The egotistical architecture of the moment ... which is to say, what is hot, because organizations, municipalities, and people that want to flout their egos commission egotistical architecture ... is the architecture of the fluid. Amorphous deconstructions of buildings that look like they are in the midst of flowing apart, or appear incomplete, like something waiting to happen, each a fluid form caught in transition between stable states.

All this seems to come at the cost of designing for both people and place. Foresaking the rough form of the tactile in favor of the smooth and only purportedly sensual. The sleek interface of an iPod is not sensual. Silk is sensual. So is tree bark. An iPod is austere. A very aesthetically pleasing austere, but austere. It seems we have cast aside the underlying structures on which we build our modernist facades, but kept the modernist facades. Not so much for their aesthetics, as their efficiency. Clean is only one form of aesthetic, and only one form of beauty. Baroque is another. Organic yet another. They are also more expensive to manufacture than clean and austere. And it looks like things would flow off it so smoothly. The clean lines we have retained from modernism are symbolic of movement, and are realized as such by divorcing them from the primal and static forms they used to enshroud.

On the other hand, at least the iPod is well designed. That is because it is a conduit for bring everything to the here and now. But the here and now? Cheap balloon frame houses, too large for any practical use, or for most to afford in sprawling developments of uniform mediocrity. Safe for kids? Probably. Healthy for the human psyche? Well, that's a different story. The modern suburban housing track differs from old, cramped industrial row houses only in scale and the surface veneer, not in substance.

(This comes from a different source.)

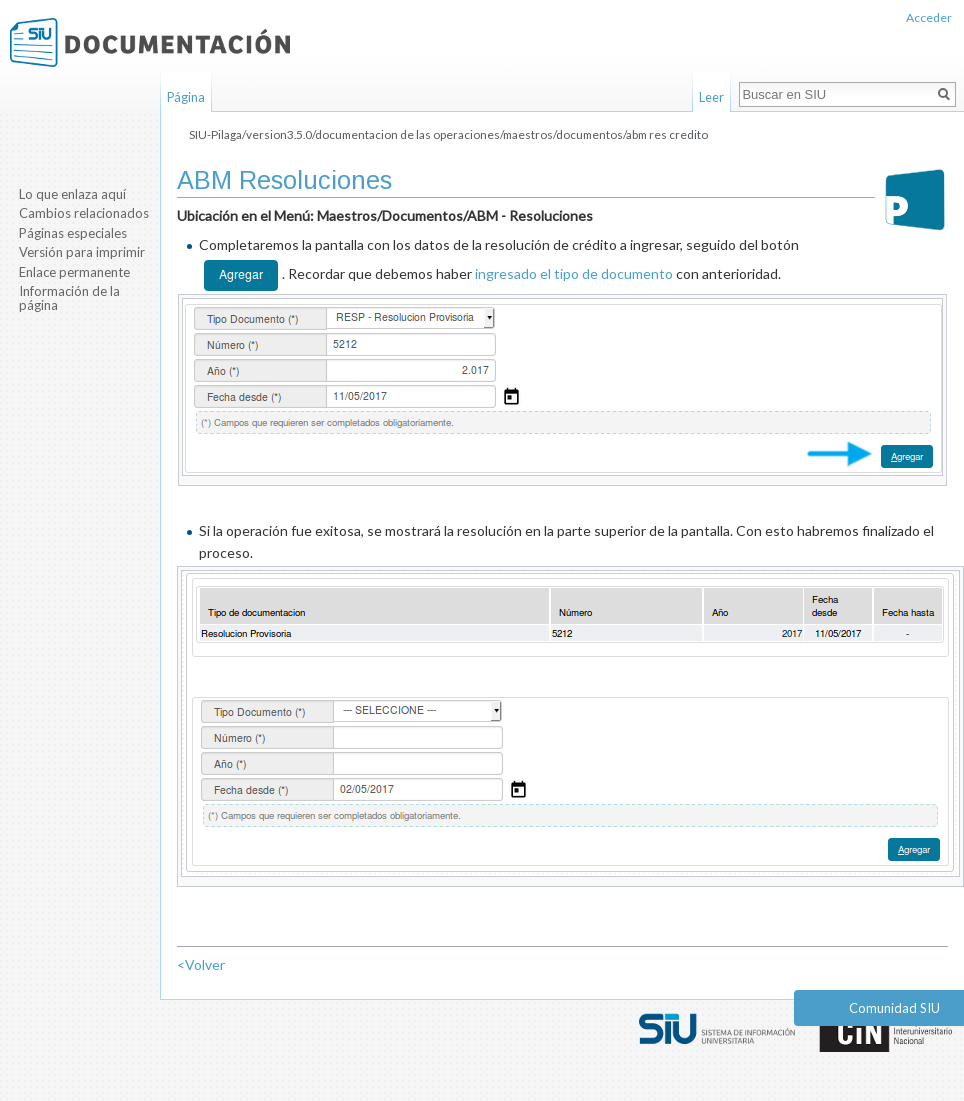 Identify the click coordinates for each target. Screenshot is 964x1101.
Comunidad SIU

People and place need mixes of aesthetic. Uniformity and austerity create neutral spaces meant to abstract people from the space they are in. Spaces that are easy to slip through on the way to somewhere else. We need dynamic spaces that are about interactions, not about movement. At least from this perspective, there is something to recommend the architecture of egotism, even when it is fixated on movement in its forms of representation: it mixes things up, it adds to the melting pot of ideas, it competes with the other structures that are architectures of ego around it, and it creates a locus around which to build place. Of course, only really relevant for markets, civic and cultural buildings, but there is some seed of inspiration to be found there.